The question of whether “brain death” was a valid concept moved swiftly to the forefront of medicine, pregnant with possibilities for saving the lives of those needing organ transplants. At that time, organ transplant medicine lacked today’s capability to substantially delay the onset of organ decay in those declared dead by standard means (irreversible cessation of cardio-pulmonary function, or “heart death”). As a consequence, many donated organs were rendered unusable.
But if brain death could be accepted as a biologically legitimate and verifiable condition, the problem of decay could be reduced dramatically, since the donor’s organs would remain in the body where they could be kept healthy by the medically maintained circulation of blood until the very moment of procurement. That could save many lives among potential organ recipients that were being lost because organs became nonviable.
Organ donation was not the only pressing issue for which the concept of brain death potentially provided a solution. These were the years when many doctors were very reluctant to remove life support from living patients. However, there has never been an obligation in medicine to treat dead persons. More pragmatically, if brain death were accepted as legal death, no doctor could face criminal charges for turning off the ventilator of a dead patient—rarely an issue today but a significant fear at the time. Thus, when a committee was convened at Harvard University in 1968 to determine the criteria that could legitimately be used to determine when a human being had died, investigating brain death was high on the agenda.
The Harvard Committee Report concluded that brain death was a physiologically and ethically sound means of determining death, and that objective diagnostic criteria could be developed for establishing when it had occurred. This new method to determine death won quick approval in many segments of society, including among widely respected representatives of religious groups (then a more important societal force in public policy matters than now), as well as by medical and legal professional organizations.
Assent was not, however, unanimous. A minority of commenters worried that brain death was simply a utilitarian expedient to permit the exploitation of profoundly disabled people for their organs. (Some, as we shall see, still think that.) But these voices carried little sway.
In 1970, Kansas became the first state to formally include brain death in its statute defining death; the rest of the nation and then most of the Western world quickly followed suit. Because organs procured from brain-dead donors were much more likely to function properly after transplant, the use of heart-dead donors fell substantially out of favor in transplant medicine until some 20 years later, when it was revived—a matter not without its own controversies, the details of which are beyond our scope here.11
The Uniform Determination of Death Act—which has essentially been adopted in all 50 states—defined brain death as follows:
An individual who has sustained . . . irreversible cessation of all functions of the entire brain, including the brain stem, is dead.
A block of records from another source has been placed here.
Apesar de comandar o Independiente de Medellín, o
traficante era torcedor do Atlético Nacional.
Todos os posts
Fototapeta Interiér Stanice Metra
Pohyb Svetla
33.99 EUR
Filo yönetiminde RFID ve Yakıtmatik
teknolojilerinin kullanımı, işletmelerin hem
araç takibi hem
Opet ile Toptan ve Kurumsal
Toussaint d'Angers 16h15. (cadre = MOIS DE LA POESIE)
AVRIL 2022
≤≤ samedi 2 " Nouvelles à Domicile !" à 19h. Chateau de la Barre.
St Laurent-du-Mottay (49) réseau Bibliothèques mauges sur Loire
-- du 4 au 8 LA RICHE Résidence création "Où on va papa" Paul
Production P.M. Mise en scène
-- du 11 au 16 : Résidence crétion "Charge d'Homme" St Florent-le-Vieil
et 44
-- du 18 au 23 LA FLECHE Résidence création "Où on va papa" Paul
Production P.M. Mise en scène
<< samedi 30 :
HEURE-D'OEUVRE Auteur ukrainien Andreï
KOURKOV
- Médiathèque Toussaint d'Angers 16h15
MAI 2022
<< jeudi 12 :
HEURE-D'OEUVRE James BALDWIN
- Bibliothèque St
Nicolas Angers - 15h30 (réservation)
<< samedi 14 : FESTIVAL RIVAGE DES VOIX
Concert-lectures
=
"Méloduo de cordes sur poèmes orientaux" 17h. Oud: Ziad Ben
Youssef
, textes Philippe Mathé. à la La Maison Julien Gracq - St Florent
A determination of death must be made in accordance with accepted medical standards.12
The American Academy of Neurology similarly defines brain death as “the irreversible loss of the clinical function of the brain.”13
Brain death is sometimes misunderstood as meaning that no living brain cells remain in the brain. That isn’t required for a determination of brain death and, in any event, it also isn’t true when a person is declared dead because his heart has stopped. In fact, studies have shown that brain cells may remain alive for an extended time after heart death, with one study reporting that viable brain cells were obtained during an autopsy conducted eight hours after death.14
Part of the continuing intensity of the brain-death controversy may be due to nomenclature. According to a white paper put out by the President’s Council on Bioethics in 2008, the term “brain-dead” causes much public confusion. First, this term (like heart death) wrongly implies that there is more than one kind of death:
Whatever difficulties there might be in knowing whether death has occurred, it must be kept in mind that there is only one real phenomenon of death. Death is the transition from a living mortal organism to being something that though dead, retains a physical continuity with the once-living organism. (My emphasis.)
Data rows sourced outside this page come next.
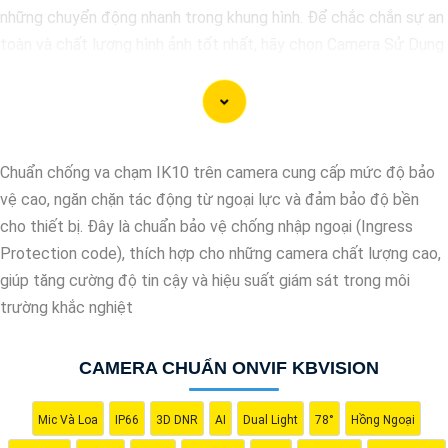
những chuyển động nhanh trong khung hình. Để chắc chắn sự an
toàn và chất lượng hình ảnh tốt nhất, hãy chọn Camera Sử Dụng
Chip Progressive Scan CMOS cho hệ thống giám sát của bạn
dưới đây nhé!
Chuẩn chống va chạm IK10 trên camera cung cấp mức độ bảo
vệ cao, ngăn chặn tác động từ ngoại lực và đảm bảo độ bền
cho thiết bị. Đây là chuẩn bảo vệ chống nhập ngoại (Ingress
Protection code), thích hợp cho những camera chất lượng cao,
giúp tăng cường độ tin cậy và hiệu suất giám sát trong môi
trường khắc nghiệt
CAMERA CHUẨN ONVIF KBVISION
'
Mic Và Loa
IP66
3D DNR
AI
Dual Light
78°
Hồng Ngoại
Second, describing a deceased person as brain-dead “implies that death is a state of cells and tissues constituting the brain.” Rather, “what is directly at issue is the living or dead status of the human individual, not the individual’s brain.”
Finally, the Council noted that death “is a clinical state or condition made evident by certain ascertainable signs.”15 In other words, there are measurable indicia of life—or its absence—that can be determined in the clinical setting.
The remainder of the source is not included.